- SOURCE DATA -
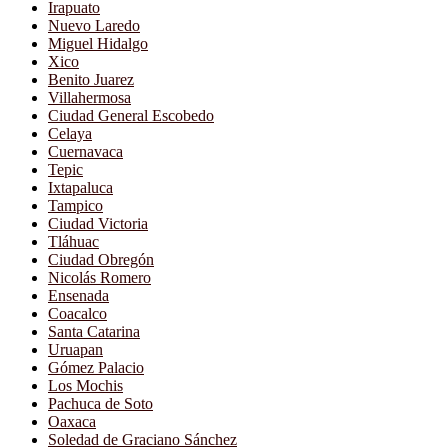
Irapuato
Nuevo Laredo
Miguel Hidalgo
Xico
Benito Juarez
Villahermosa
Ciudad General Escobedo
Celaya
Cuernavaca
Tepic
Ixtapaluca
Tampico
Ciudad Victoria
Tláhuac
Ciudad Obregón
Nicolás Romero
Ensenada
Coacalco
Santa Catarina
Uruapan
Gómez Palacio
Los Mochis
Pachuca de Soto
Oaxaca
Soledad de Graciano Sánchez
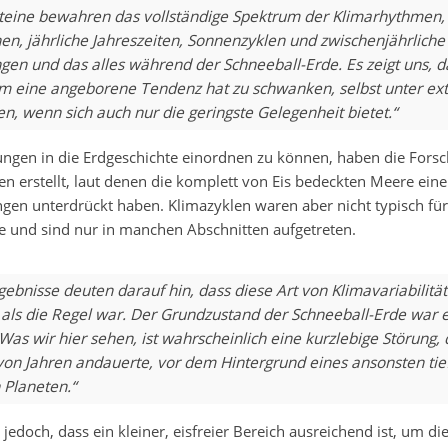
teine bewahren das vollständige Spektrum der Klimarhythmen, 
en, jährliche Jahreszeiten, Sonnenzyklen und zwischenjährliche
en und das alles während der Schneeball-Erde. Es zeigt uns, d
m eine angeborene Tendenz hat zu schwanken, selbst unter e
, wenn sich auch nur die geringste Gelegenheit bietet.“
ngen in die Erdgeschichte einordnen zu können, haben die Fors
n erstellt, laut denen die komplett von Eis bedeckten Meere eine
en unterdrückt haben. Klimazyklen waren aber nicht typisch für
e und sind nur in manchen Abschnitten aufgetreten.
ebnisse deuten darauf hin, dass diese Art von Klimavariabilität
ls die Regel war. Der Grundzustand der Schneeball-Erde war e
 Was wir hier sehen, ist wahrscheinlich eine kurzlebige Störung, 
on Jahren andauerte, vor dem Hintergrund eines ansonsten tie
 Planeten.“
 jedoch, dass ein kleiner, eisfreier Bereich ausreichend ist, um d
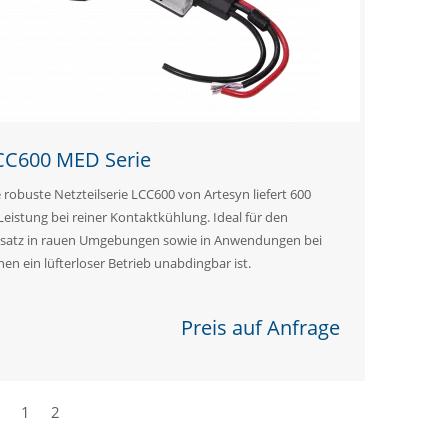
CC600 MED Serie
 robuste Netzteilserie LCC600 von Artesyn liefert 600
Leistung bei reiner Kontaktkühlung. Ideal für den
nsatz in rauen Umgebungen sowie in Anwendungen bei
en ein lüfterloser Betrieb unabdingbar ist.
Preis auf Anfrage
k
1
2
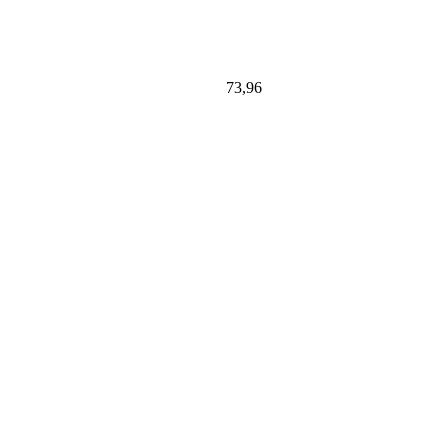
73,96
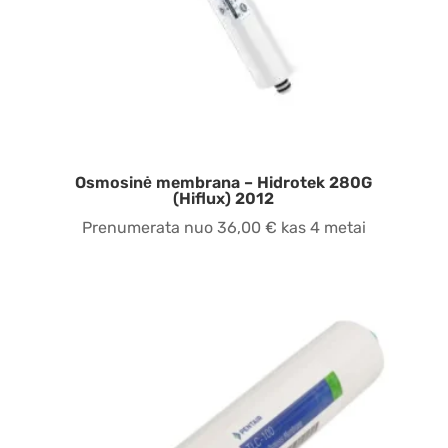
Osmosinė membrana – Hidrotek 280G
(Hiflux) 2012
Prenumerata nuo
36,00
€
kas 4 metai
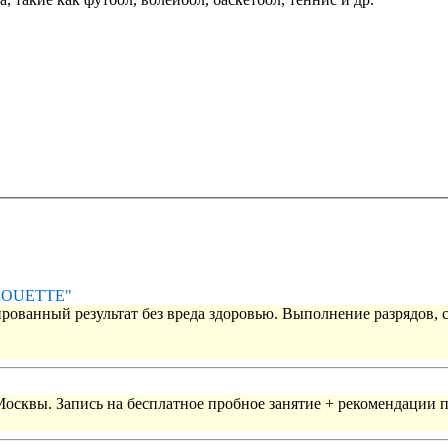
IROUETTE"
рованный результат без вреда здоровью. Выполнение разрядов, 
 Москвы. Запись на бесплатное пробное занятие + рекомендации 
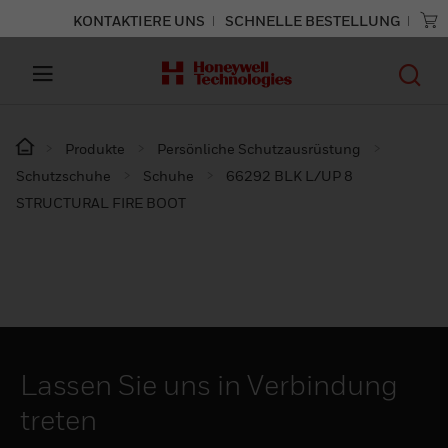
KONTAKTIERE UNS
SCHNELLE BESTELLUNG
Produkte
Persönliche Schutzausrüstung
Schutzschuhe
Schuhe
66292 BLK L/UP 8
STRUCTURAL FIRE BOOT
Lassen Sie uns in Verbindung
treten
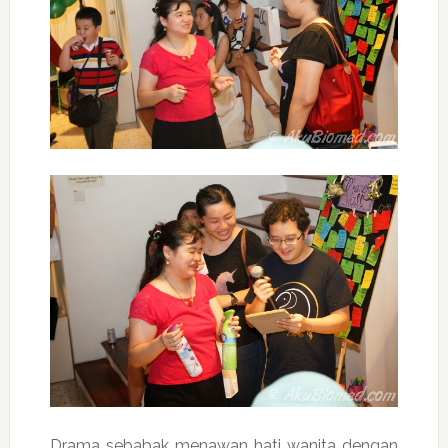
Drama sebabak menawan hati wanita dengan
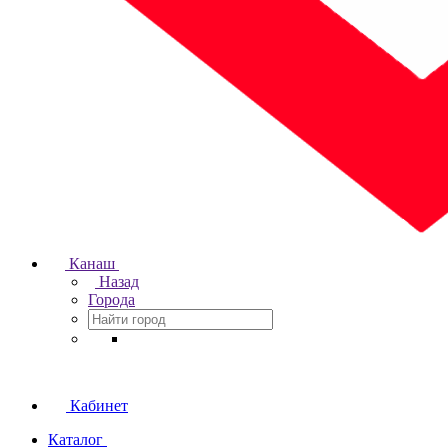
Канаш
Назад
Города
Кабинет
Каталог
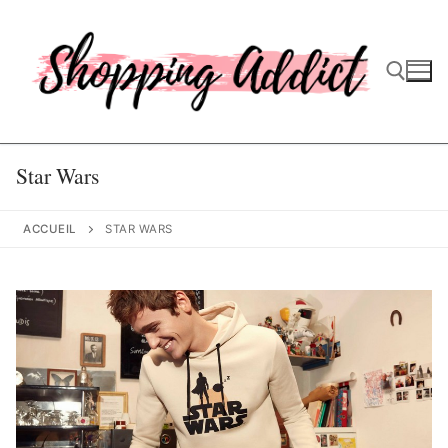
Aller
au
contenu
Rechercher :
Star Wars
ACCUEIL
STAR WARS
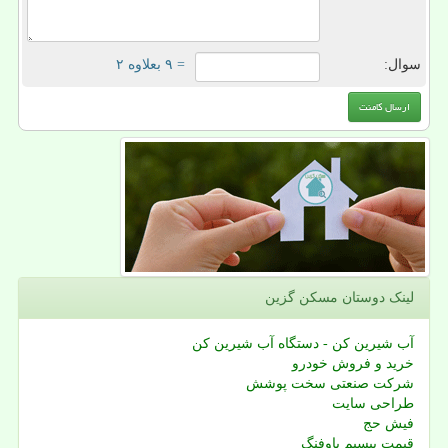
سوال:
= ۹ بعلاوه ۲
لینک دوستان مسكن گزین
آب شیرین کن - دستگاه آب شیرین کن
خرید و فروش خودرو
شرکت صنعتی سخت پوشش
طراحی سایت
فیش حج
قیمت بیسیم باوفنگ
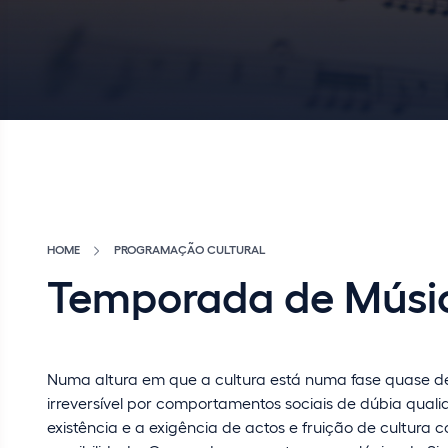
HOME
PROGRAMAÇÃO CULTURAL
Temporada de Músi
Numa altura em que a cultura está numa fase quase d
irreversível por comportamentos sociais de dúbia quali
existência e a exigência de actos e fruição de cultura 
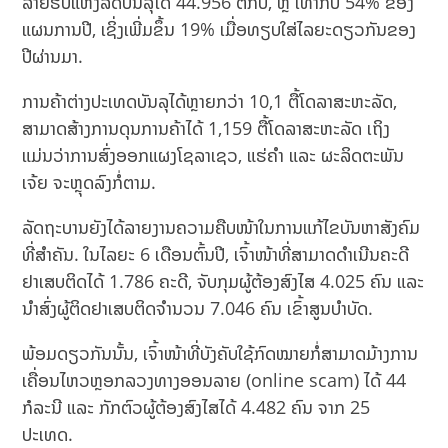
ລາຍຮັບແຫ່ງລັດບັນລຸໄດ້ 44.956 ຕື້ກີບ, ຫຼຶ ເທົ່າກັບ 54% ຂອງ
ແຜນການປີ, ເຊິ່ງເພີ່ມຂຶ້ນ 19% ເມື່ອທຽບໃສ່ໄລຍະດຽວກັນຂອງ
ປີຜ່ານມາ.
ການຄ້າຕ່າງປະເທດບັນລຸໄດ້ຫຼາຍກວ່າ 10,1 ຕື້ໂດລາສະຫະລັດ,
ສາມາດສ້າງການດຸນການຄ້າໄດ້ 1,159 ຕື້ໂດລາສະຫະລັດ ເຖິງ
ແມ່ນວ່າການສົ່ງອອກແຜງໂຊລາເຊວ, ແຮ່ຄຳ ແລະ ຜະລິດຕະພັນ
ເຈ້ຍ ຈະຫຼຸດລົງກໍ່ຕາມ.
ລັດຖະບານຍັງໄດ້ລາຍງານຄວາມຄືບໜ້າໃນການແກ້ໄຂບັນຫາສັງຄົມ
ທີ່ສຳຄັນ. ໃນໄລຍະ 6 ເດືອນຕົ້ນປີ, ເຈົ້າໜ້າທີ່ສາມາດດຳເນີນຄະດີ
ຢາເສບຕິດໄດ້ 1.786 ຄະດີ, ຈັບກຸມຜູ້ຕ້ອງສົງໄສ 4.025 ຄົນ ແລະ
ນຳສົ່ງຜູ້ຕິດຢາເສບຕິດຈຳນວນ 7.046 ຄົນ ເຂົ້າສູນບຳບັດ.
ພ້ອມດຽວກັນນັ້ນ, ເຈົ້າໜ້າທີ່ບັງຄັບໃຊ້ກົດໝາຍກໍ່ສາມາດມ້າງການ
ເຄື່ອນໄຫວຫຼອກລວງທາງອອນລາຍ (online scam) ໄດ້ 44
ກໍລະນີ ແລະ ກັກຕົວຜູ້ຕ້ອງສົງໄສໄດ້ 4.482 ຄົນ ຈາກ 25
ປະເທດ.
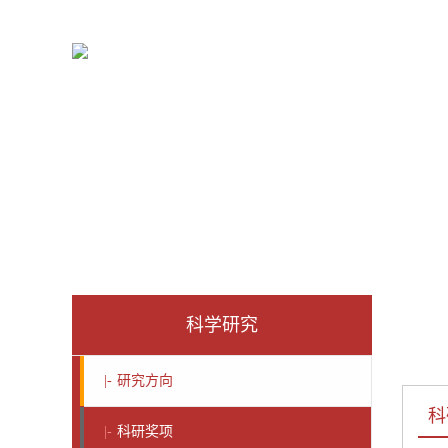
科学研究
|-
研究方向
科
|-
科研奖项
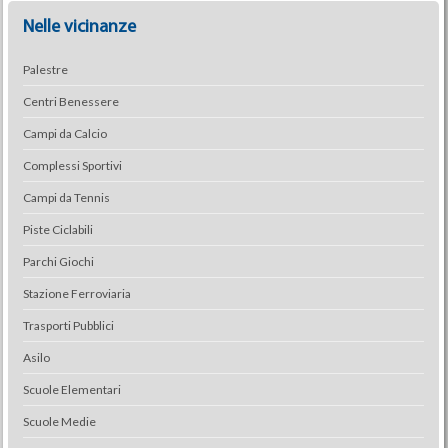
Nelle vicinanze
Palestre
Centri Benessere
Campi da Calcio
Complessi Sportivi
Campi da Tennis
Piste Ciclabili
Parchi Giochi
Stazione Ferroviaria
Trasporti Pubblici
Asilo
Scuole Elementari
Scuole Medie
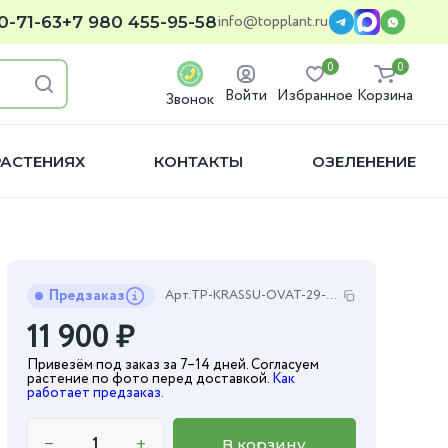
info@topplant.ru
0-71-63
+7 980 455-95-58
0
0
Войти
Избранное
Корзина
Звонок
РАСТЕНИЯХ
КОНТАКТЫ
ОЗЕЛЕНЕНИЕ
Предзаказ
Арт.
TP-KRASSU-OVAT-29-50-2
11 900
₽
Привезём под заказ за 7–14 дней. Согласуем
растение по фото перед доставкой.
Как
работает предзаказ
.
−
+
В корзину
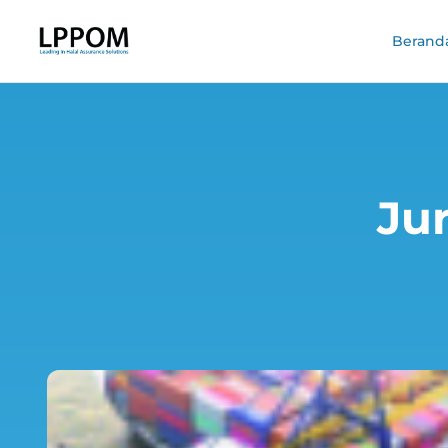
Berand
Jur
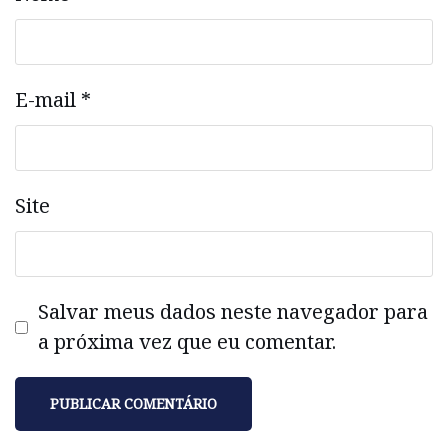
E-mail
*
Site
Salvar meus dados neste navegador para
a próxima vez que eu comentar.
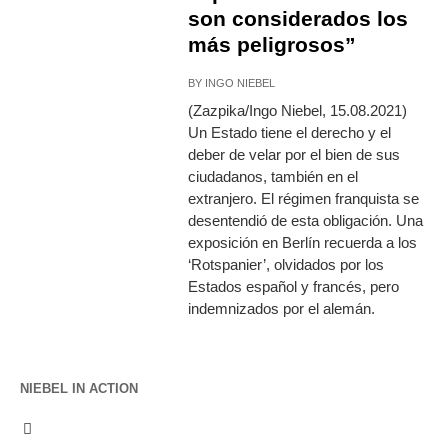
son considerados los
más peligrosos”
BY
INGO NIEBEL
(Zazpika/Ingo Niebel, 15.08.2021)
Un Estado tiene el derecho y el
deber de velar por el bien de sus
ciudadanos, también en el
extranjero. El régimen franquista se
desentendió de esta obligación. Una
exposición en Berlín recuerda a los
‘Rotspanier’, olvidados por los
Estados español y francés, pero
indemnizados por el alemán.
NIEBEL IN ACTION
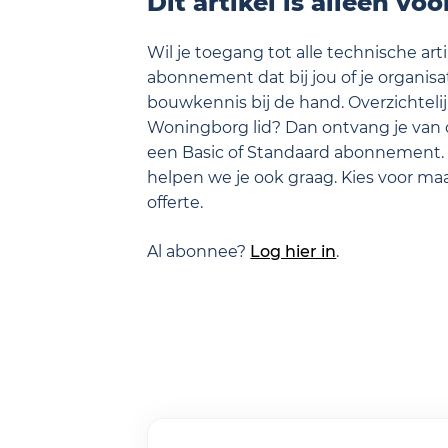
Dit artikel is alleen vo
Wil je toegang tot alle technische ar
abonnement dat bij jou of je organisati
bouwkennis bij de hand. Overzichtelij
Woningborg lid? Dan ontvang je van 
een Basic of Standaard abonnement.
helpen we je ook graag. Kies voor m
offerte.
Al abonnee?
Log hier in
.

- WHAT THE TASK ASKS -
Make a copy of each line in the records above that has the word "Schneeball".

- REPLY -
en und das alles während der Schneeball-Erde. Es zeigt uns, d
ls die Regel war. Der Grundzustand der Schneeball-Erde war e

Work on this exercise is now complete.